Glenn Gabe also has an amazing blog and great content around SEO and other topics. Here is a graphic from a post of his that shows the scroll depth for a page where most users aren’t making their way very far down:
Crazy Egg & Heatmap Tools
There are a number of heatmapping tools which will also track scroll depth. The advantage here is this type of tracking is what these tools were built for, and thus the reporting and visuals are a lot more robust. The downside, of course, is that you will usually need to pay to use, unfortunately.
My personal choice just because it’s the only one with which I have experience is CrazyEgg, which also provides other heatmapping tools and insights.
Trigger based on when a user exits the page
“But wait, there is more!” That’s why pops into my head every time I think about popups that are triggered when someone is moving their mouse to click out of the page.
It’s the ultimate last ditch effort, and while you might think that such maneuvers are annoying and intrusive, they have been proven to work. OptinMonster says “But, by using exit-intent technology, you can convert an additional 2 – 4% of your visitors into email subscribers and soon thereafter into paying customers.”
Here is how easy it is to set up:
Trigger based on a link click
Now, if the exit intent popup is the ultimate Hail Mary, then triggering a popup when a link is clicked is the complete opposite in terms of potential user interest.
Meaning, there is no better action to signal a user is interested in something than the clicking of a link. They can spend all day on a page, scroll 100% of the page…but if they take the action to click something, you know they have at least a sliver of interest in learning more.
So, yes, you can totally trigger a popup with the click of a link. OptinMonster calls these “Monsterlinks” and says “A MonsterLink is one of our most effective campaign triggers, easily increasing conversions by 2x or more.”
Again, another easy configuration if your tool of choice has the capability.
Trigger based on referral source
Last, perhaps your popup and conversion success isn’t completely tied to what website users are doing on your pages, but rather, how they got to your pages in the first place?
Meaning, if you could, would you tailor your message and content differently for someone who was clicking over to your site from a Facebook ad than you would for someone clicking through to your site from Google search?
So, one other option is to trigger your popup based on the referral source of the traffic.
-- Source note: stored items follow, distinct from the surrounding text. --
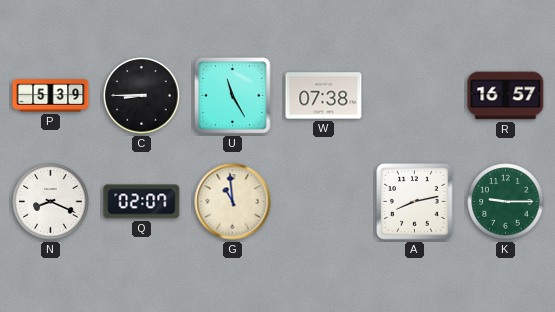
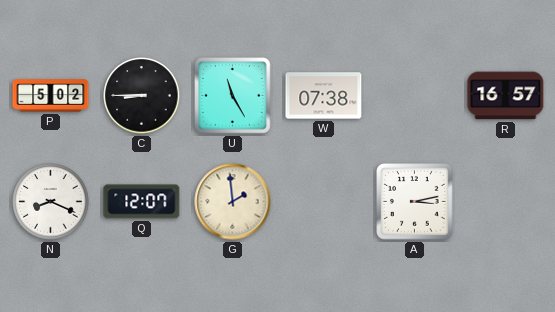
P: 5:39 -> 5:02
Q: 02:07 -> 12:07
G: 10:59 -> 1:59
A: 8:13 -> 3:13
K: 9:15 -> none
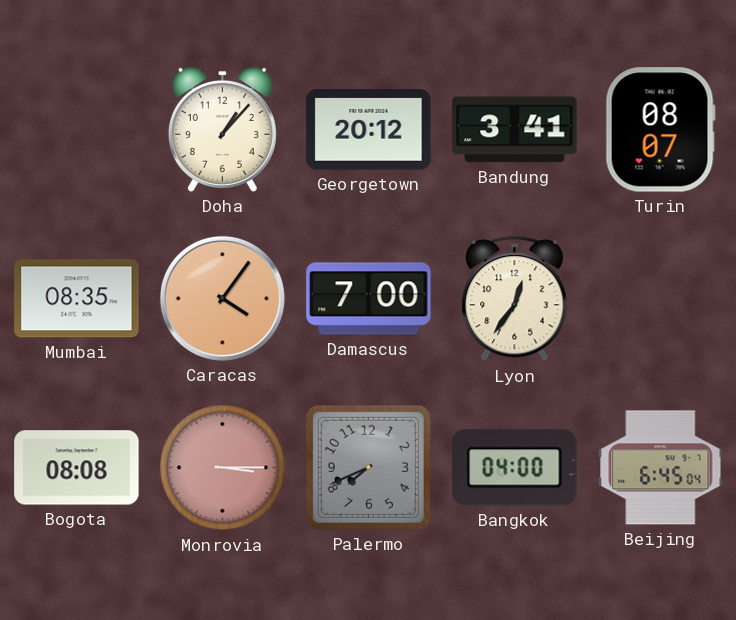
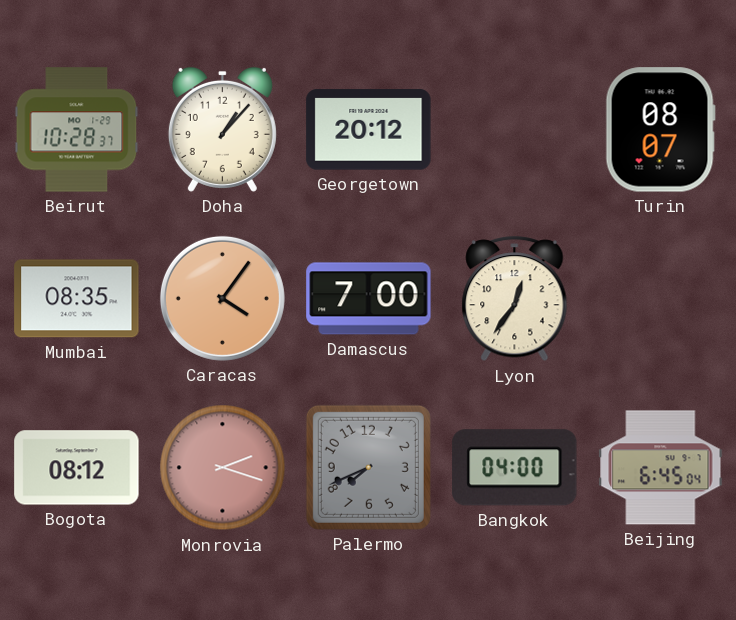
Beirut: none -> 10:28
Bandung: 3:41 -> none
Bogota: 08:08 -> 08:12
Monrovia: 3:15 -> 2:18
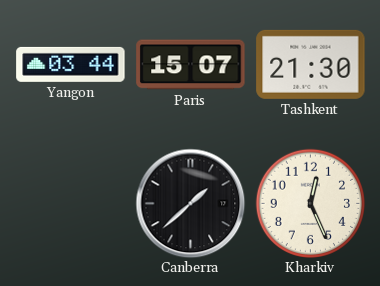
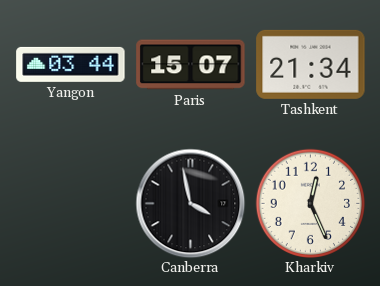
Tashkent: 21:30 -> 21:34
Canberra: 1:38 -> 3:58
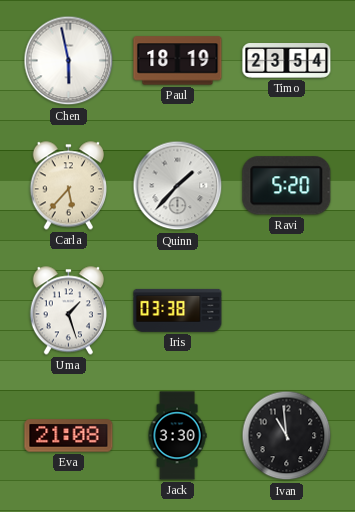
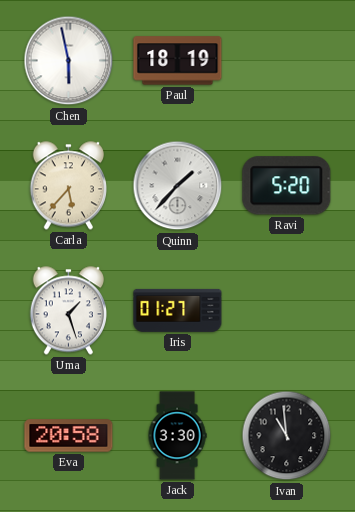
Timo: 23:54 -> none
Iris: 03:38 -> 01:27
Eva: 21:08 -> 20:58
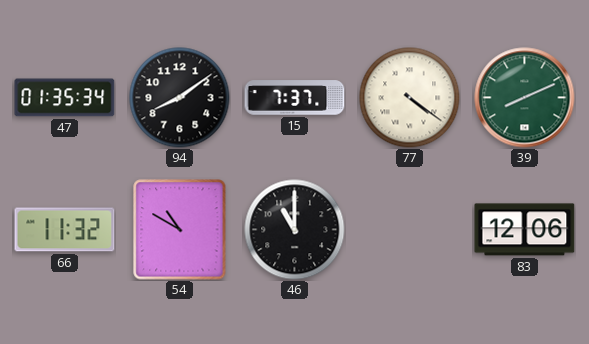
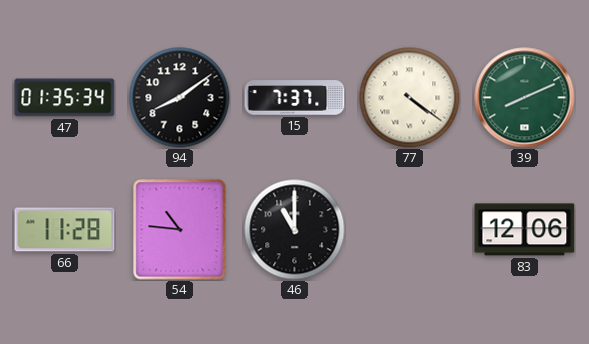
66: 11:32 -> 11:28
54: 10:50 -> 10:46
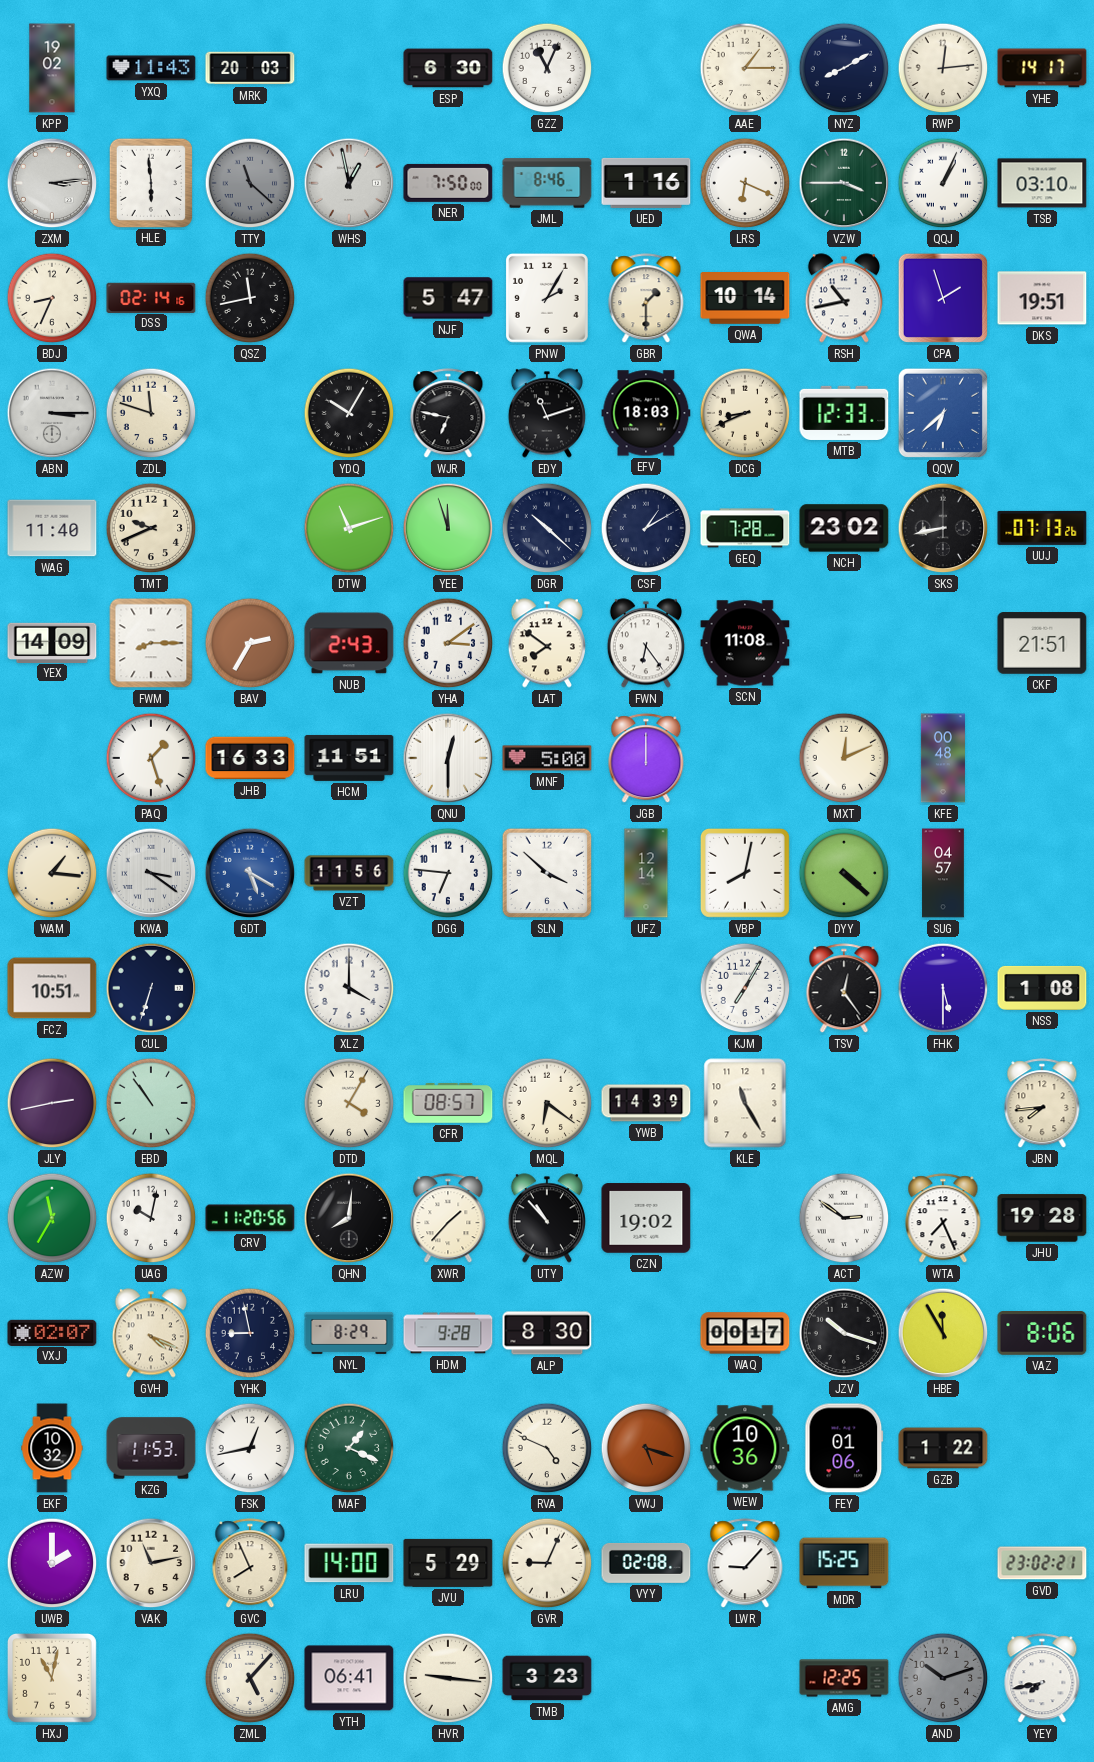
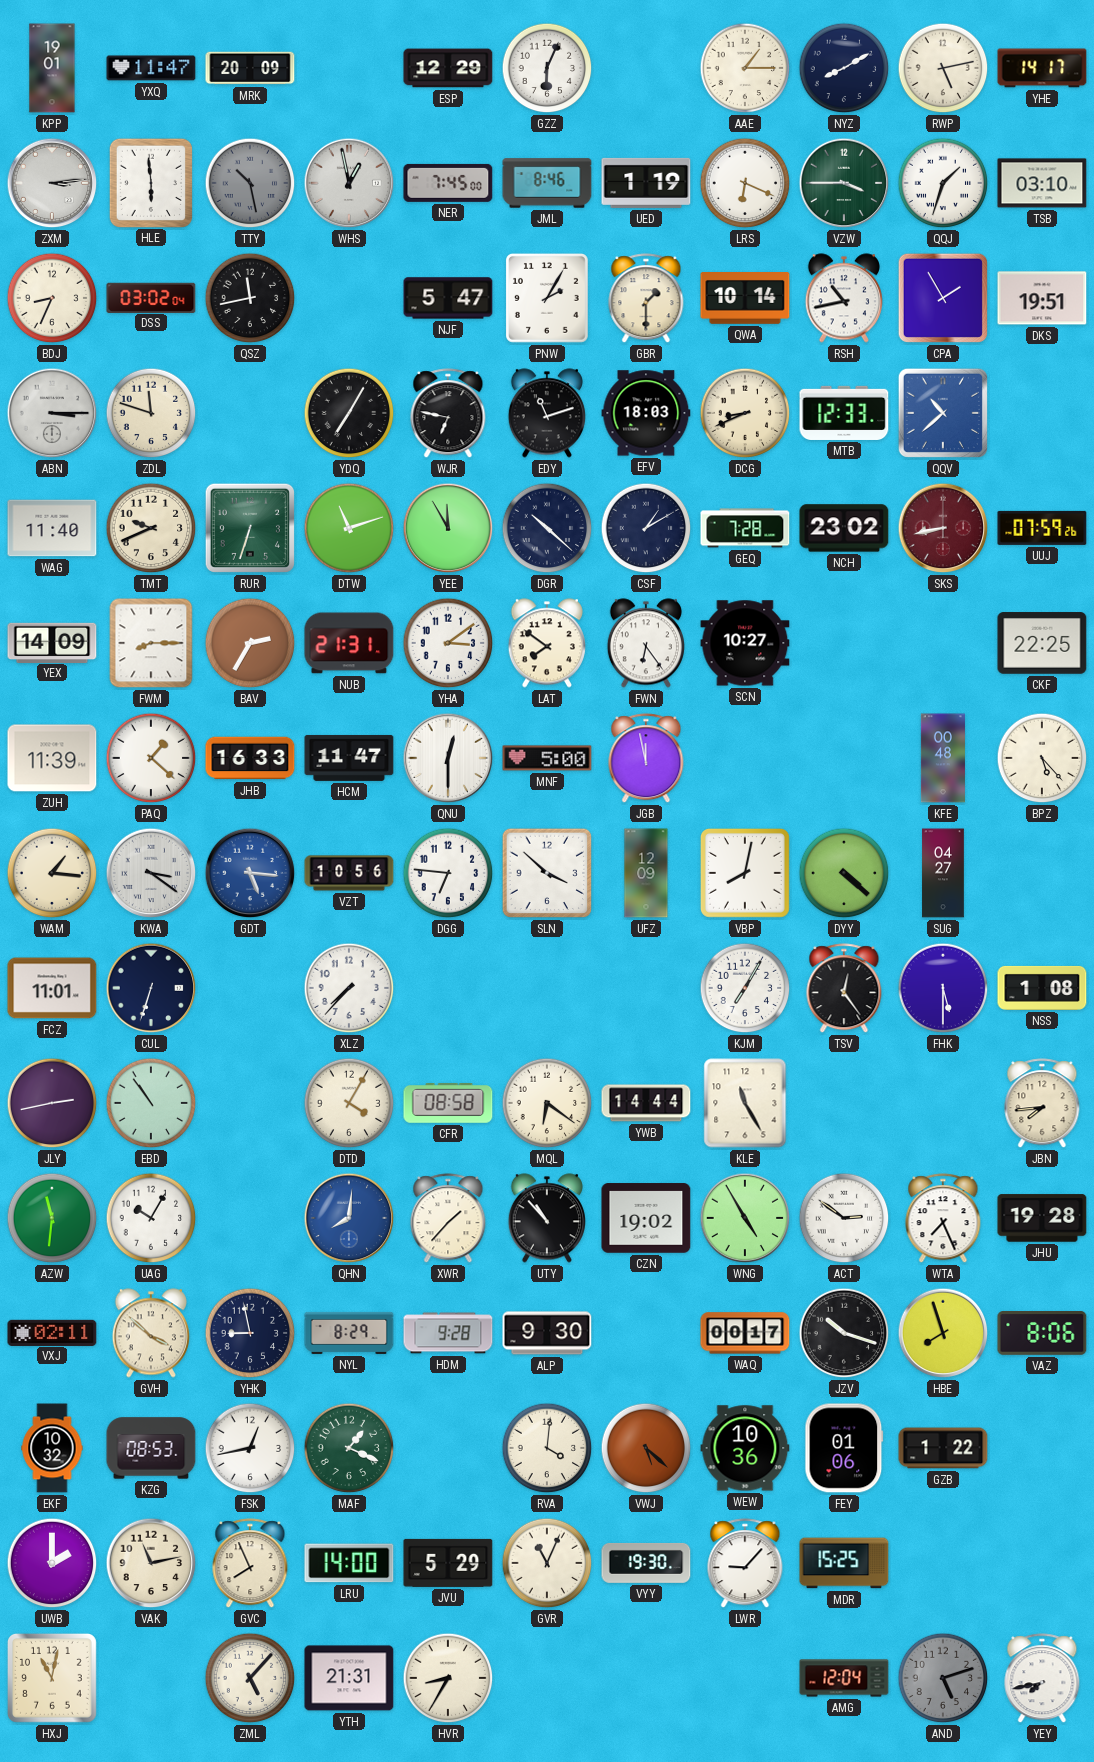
KPP: 19:02 -> 19:01
YXQ: 11:43 -> 11:47
MRK: 20:03 -> 20:09
ESP: 6:30 -> 12:29
GZZ: 11:04 -> 6:04
RWP: 12:14 -> 5:13
TTY: 11:22 -> 10:28
NER: 7:50 -> 7:45
UED: 1:16 -> 1:19
QQJ: 1:04 -> 1:33
DSS: 02:14 -> 03:02
CPA: 1:57 -> 1:55
YDQ: 10:05 -> 7:05
QQV: 6:38 -> 10:38
RUR: none -> 6:33
YEE: 11:57 -> 11:55
SKS dial: black -> burgundy
UUJ: 07:13 -> 07:59
NUB: 2:43 -> 21:31
SCN: 11:08 -> 10:27
CKF: 21:51 -> 22:25
ZUH: none -> 11:39
PAQ: 1:27 -> 1:22
HCM: 11:51 -> 11:47
JGB: 12:00 -> 11:58
MXT: 12:11 -> none
BPZ: none -> 5:23
GDT: 5:20 -> 5:16
VZT: 11:56 -> 10:56
UFZ: 12:14 -> 12:09
SUG: 04:57 -> 04:27
FCZ: 10:51 -> 11:01
XLZ: 4:00 -> 7:37
CFR: 08:57 -> 08:58
YWB: 14:39 -> 14:44
AZW: 11:35 -> 11:31
UAG: 10:02 -> 10:05
CRV: 11:20 -> none
QHN dial: black -> blue
WNG: none -> 4:55
VXJ: 02:07 -> 02:11
GVH: 4:19 -> 3:52
ALP: 8:30 -> 9:30
HBE: 11:55 -> 7:57
KZG: 11:53 -> 08:53
RVA: 4:49 -> 4:01
VWJ: 5:18 -> 5:22
GVR: 9:04 -> 11:04
VYY: 02:08 -> 19:30
GVD: 23:02 -> none
YTH: 06:41 -> 21:31
HVR: 9:16 -> 8:35
TMB: 3:23 -> none
AMG: 12:25 -> 12:04
AND: 10:12 -> 5:12
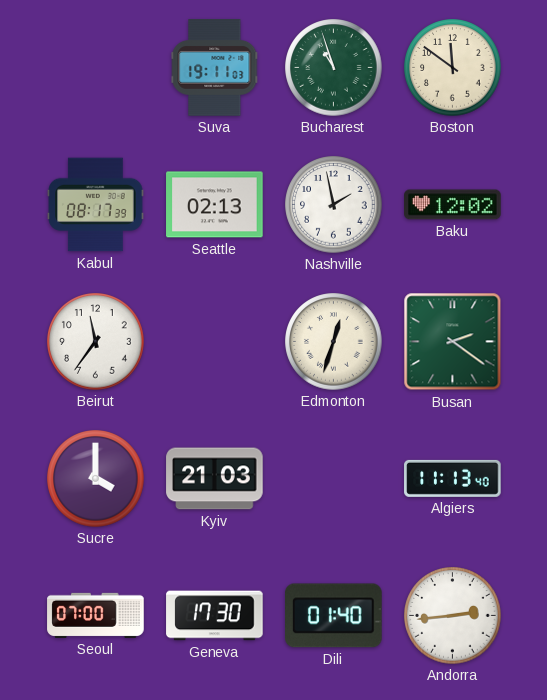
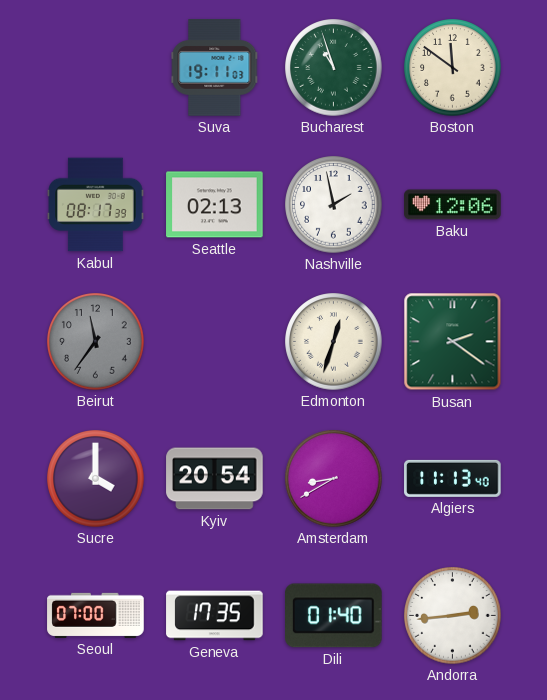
Baku: 12:02 -> 12:06
Beirut dial: white -> grey
Kyiv: 21:03 -> 20:54
Amsterdam: none -> 8:40
Geneva: 17:30 -> 17:35
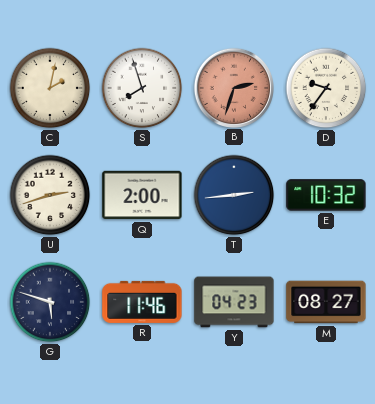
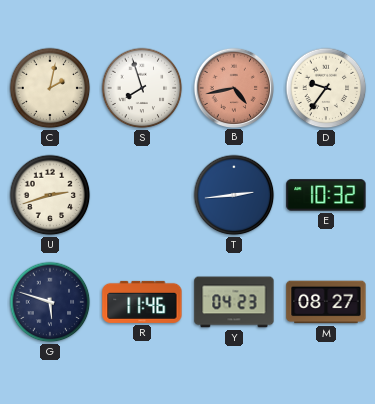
B: 2:33 -> 4:43
Q: 2:00 -> none
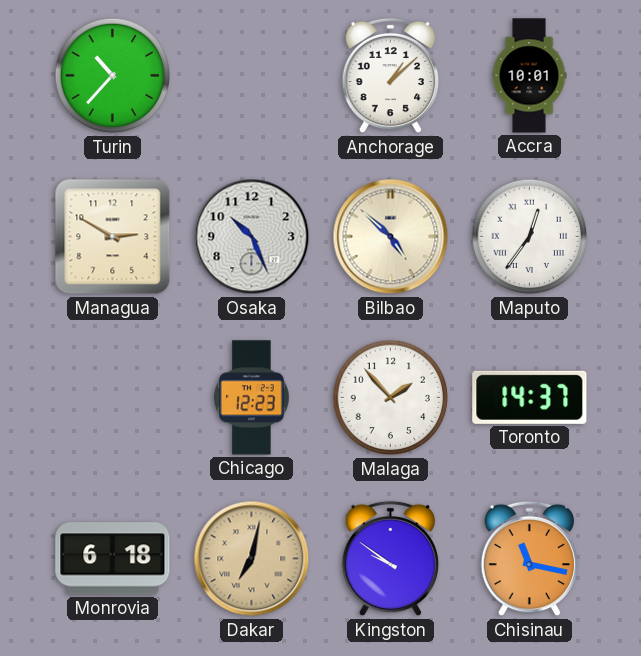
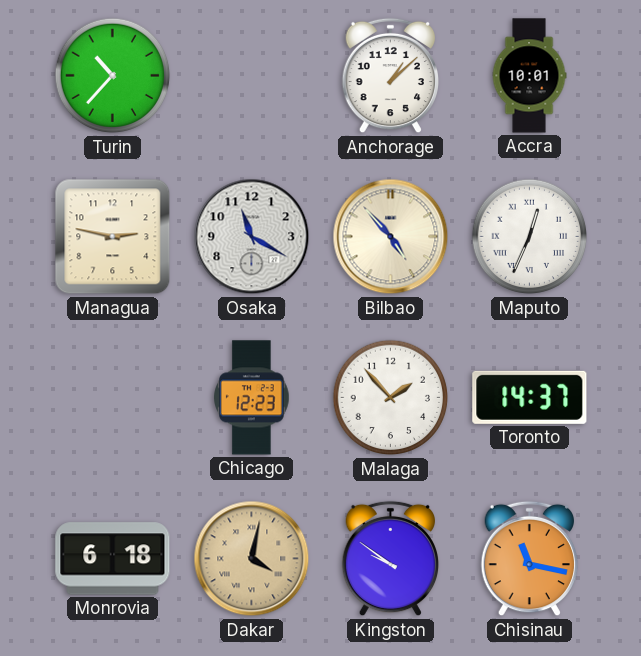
Managua: 2:50 -> 2:47
Osaka: 10:26 -> 11:20
Bilbao: 4:52 -> 4:53
Maputo: 12:36 -> 12:34
Dakar: 7:02 -> 4:02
For instance, if the user is coming from Facebook, trigger the popup, and if they are coming from Google, don’t trigger the popup.
This triggering based on referral source can also be combined with the above, and say you want to trigger when they come from Facebook and spend a minute on page, etc.
Trigger when you feel it is best
In addition to the above, you can typically trigger popups based on a user’s location, and more.
Either way, in the end, it’s your site, and your rules. Some prefer to not get in the way of their user’s activity, and there are certainly options that allow you to handle that piece with care.